Bug 782162

Summary: configfiles shouldn't be mandatory executable
Product: Red Hat Enterprise Linux 5 Reporter: Andreas Piesk <andreas.piesk>
Component: mkinitrdAssignee: Brian Lane <bcl>
Status: CLOSED NOTABUG QA Contact: Release Test Team <release-test-team>
Severity: low Docs Contact:
Priority: unspecified    
Version: 5.7CC: ddumas
Target Milestone: rc   
Target Release: ---   
Hardware: x86_64   
OS: Linux   
Whiteboard:
Fixed In Version: Doc Type: Bug Fix
Doc Text:
Story Points: ---
Clone Of: Environment:
Last Closed: 2012-01-19 01:13:59 UTC Type: ---
Regression: --- Mount Type: ---
Documentation: --- CRM:
Verified Versions: Category: ---
oVirt Team: --- RHEL 7.3 requirements from Atomic Host:
Cloudforms Team: --- Target Upstream Version:

Description Andreas Piesk 2012-01-16 17:18:33 UTC
Description of problem:

configfiles /etc/sysconfig/mkinitrd/* must be executable to be sourced in by /sbin/mkinitrd which is not necessary. they will be silently ignored if they are not executable.
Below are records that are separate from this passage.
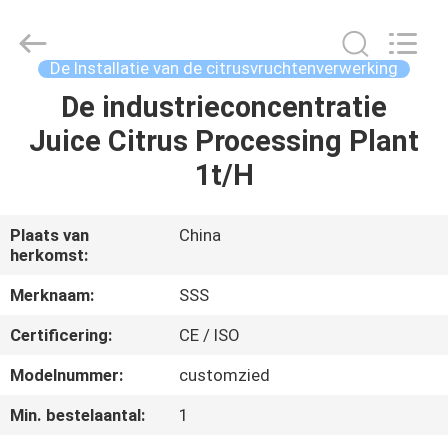
Machinery
Technology
Co.,
Ltd.
All
De Installatie van de citrusvruchtenverwerking
Rights
Reserved.
De industrieconcentratie
THUIS
Juice Citrus Processing Plant
PRODUCTEN
1t/H
VIDEO'S
Plaats van
China
herkomst:
OVER
Merknaam:
SSS
ONS
Certificering:
CE / ISO
Modelnummer:
customzied
FABRIEKSTOCHT
Min. bestelaantal:
1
Version-Release number of selected component (if applicable):

5.1.19.6-71.el5_7.1

How reproducible:

always

Steps to Reproduce:
1.disable building ramdisk with DMRAID by creating a file /etc/sysconfig/mkinitrd/dmraid with content "DMRAID=no" and permissions 644
2.create a ramdisk. mkinitrd will try to find all dmraid devices which can take a lot of time in SAN-environments.
3.
  
Actual results:

mkinitrd tries to detect dmraid devices even with DMRAID=no

Expected results:

mkinitrd ignores dmraid devices if DMRAID=no specified

Additional info:

fix is trivial, just check for readable instead of executable:

--
$ diff -Pur mkinitrd mkinitrd.mod 
--- mkinitrd	2011-11-14 23:30:37.000000000 +0100
+++ mkinitrd.mod	2012-01-16 18:09:42.000000000 +0100
@@ -57,7 +57,7 @@
 CFG_DIR=${MKINITRD_CONFIG_DIR:-/etc/sysconfig/mkinitrd}
 cfgs="$CFG_DIR/*[^~]"
 for cfg in $cfgs ; do
-    [ -x $cfg ] && . $cfg
+    [ -r $cfg ] && . $cfg
 done
 
 CONFMODS="$MODULES"
--

Comment 1 Brian Lane 2012-01-19 01:13:59 UTC
While I do agree, I don't see any reason to change this at this point. There could very well be people who use -x to disable scripts, as silly as that sounds I don't want to take the chance that it could cause problems for those who have come to expect the current behavior.